В купе была молодая женщина. На столике — раскрытая сумочка, она поправляла белокурые завитки. Та самая, из гостиницы, надо же. И это сходство. Хотя и вскользь — улыбнулась, он вежливо кивнул. Не узнала. В Речинске-Новом перецепили за несколько минут, снова застучали колеса. Прощай, Речинск! Прощай!.. Она сидела неподвижно, сжав руки, опустив прозрачные глаза в качавшийся пол. Лоб был аккуратно закрыт челкой.
— Простите, у вас не найдется снотворного? — спросил он.
Молча покопалась, вытряхнула на его ладонь таблетку.
Постели были готовы, он забрался наверх. Никак не спалось, и лекарство не действовало, и поезд катился так медленно. Давешние похороны, сто лет назад. Бледная, исплаканная жена Батова нагнулась и, услышал один Косырев, стоявший рядом, сказала: «Прощай, Саня, милый. Спасибо тебе за все, за все»... Вот она въявь — любовь — до гроба, до последней березки.
Любовь. В ней сомневались и те, что гораздо моложе. Ему, так сказать, опытному человеку, сам бог положил. Есть ли она, существует ли? Говорят, любовь неопределима, как зыбь морская; спросите, что такое зыбь, и собеседник сделает рукой быстрое волнообразное движение... Самое смешное, что и ему, Косыреву, была нужна любовь, в его-то годы, а не просто жениться, как сказала с оттенком родительского наставления Марь Васильна. Жениться! Вспышка Еленки, — «вас еще полюбят», — высветила такую Лёну, которая будто бы ждет и не дождется. Куда там. Вдуматься, слова этой девушки объяснялись просто щедростью душевной. И все-таки здесь, в Речинске, Лёна спрашивала о его семье и о нем.

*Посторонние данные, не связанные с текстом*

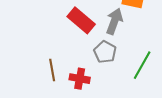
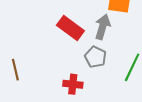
brown line: (52, 70) -> (15, 70), moved

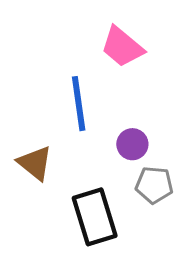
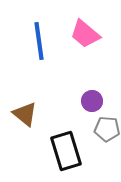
blue line: (79, 104) -> (39, 41), moved

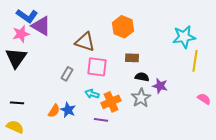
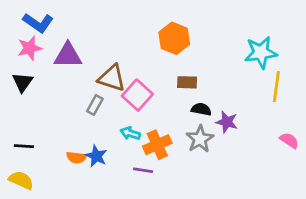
purple triangle: (41, 26) -> (68, 55), moved, turned -30
brown triangle: (85, 42) -> (112, 78), moved
black triangle: (16, 58) -> (22, 82), size x0.7
pink square: (97, 67) -> (137, 95), turned 35
orange semicircle: (54, 111) -> (76, 157), turned 64

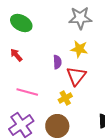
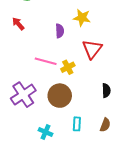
red triangle: (76, 76) -> (92, 49), moved
pink line: (27, 92) -> (46, 61), moved

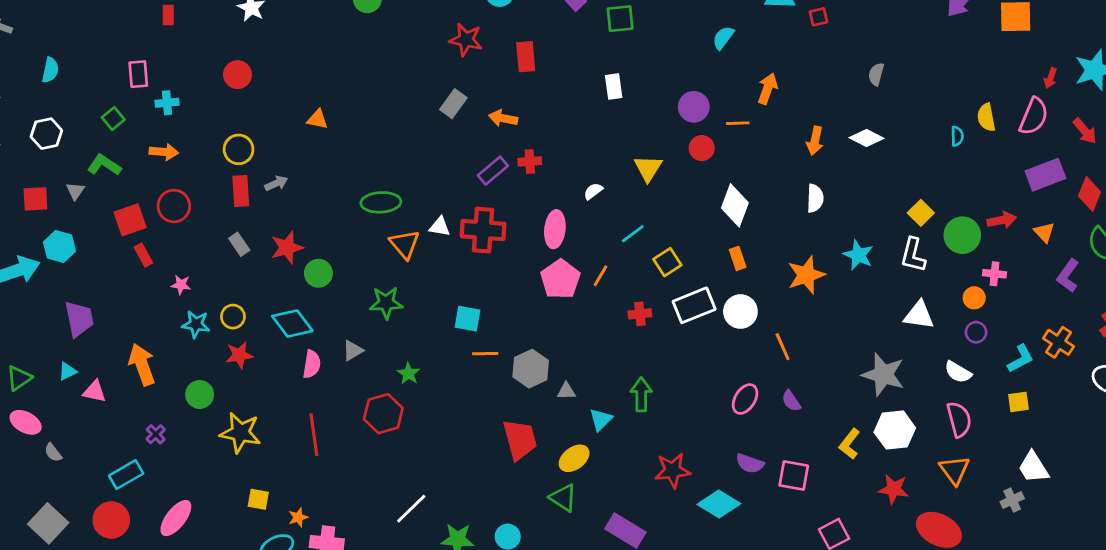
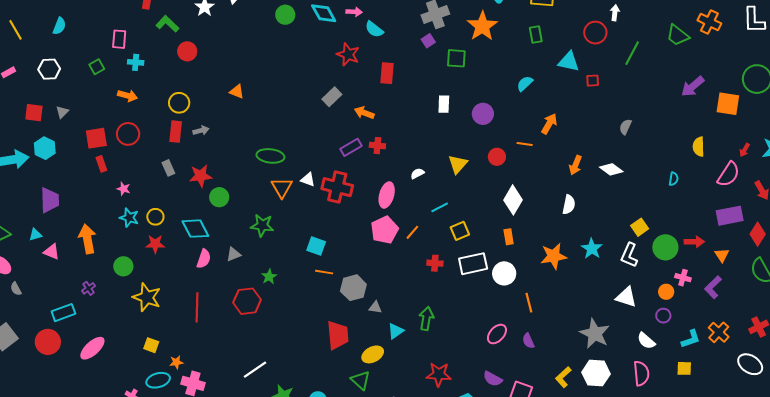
purple circle: (694, 107) -> (483, 114), moved
yellow semicircle: (986, 117) -> (699, 147), moved
green L-shape: (104, 165) -> (167, 24), moved
purple L-shape: (1068, 276) -> (713, 287), moved

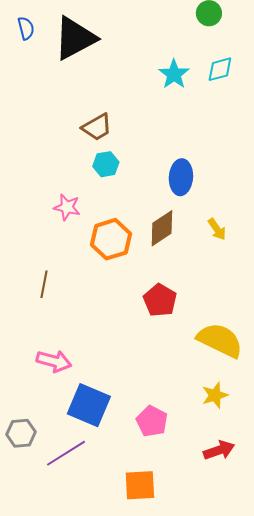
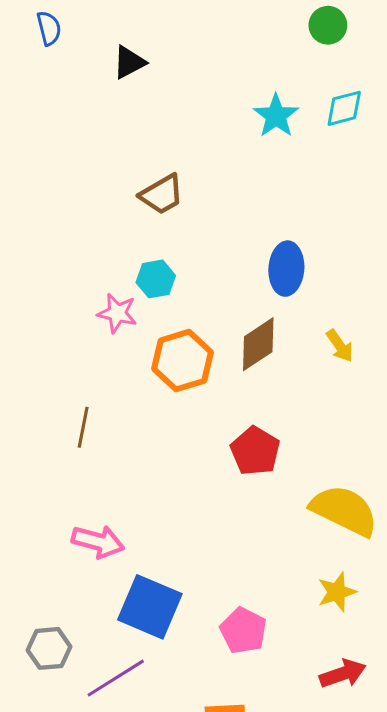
blue semicircle: (26, 28) -> (49, 28), moved
black triangle: (75, 38) -> (129, 62), size x0.5
cyan hexagon: (106, 164) -> (156, 279), moved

Медленно, слишком медленно движется этот поезд. Такой тягучий многоколесный метроном.
Он не знал ничего. Он выяснит все. Что бы там ни было, он скоро увидит ее. Москва, звонок Николаю Николаевичу и — на два выходных в Ленинград. Все-таки, черт побери, так не поступают.
Медленный экспресс мчал в Москву, отбивал ритм, и вот — а он был предельно взвинчен — сон взял свое. Отвернулся к стенке, не видел и не слышал как возвратилась попутчица. В небытии потонуло и татаканье колес...
Продрав ослепленные глаза, огорошенно посмотрел на часы. Такого давно не бывало, вот так поспал! Двенадцать, Европа, Азия — Сибирь и Урал — остались позади, поезд бежал с последних предгорий, переходивших в дремучие овраги. Леса, заводские ближние и дальние дымы, солнечная ростепель. Телеграфные провода то опускались, то поднимались — зримая гравитация. Устойчивость мира, из которой не вырвешься, деловое постоянство. Колеса: «Ту-лум-басы. бей, бей! За-по-роги, гей, гей! За-по-ро-ги — во-ро-ги! Го-ло-вы не-до-ро-ги!» Со стыками точно укладывалось.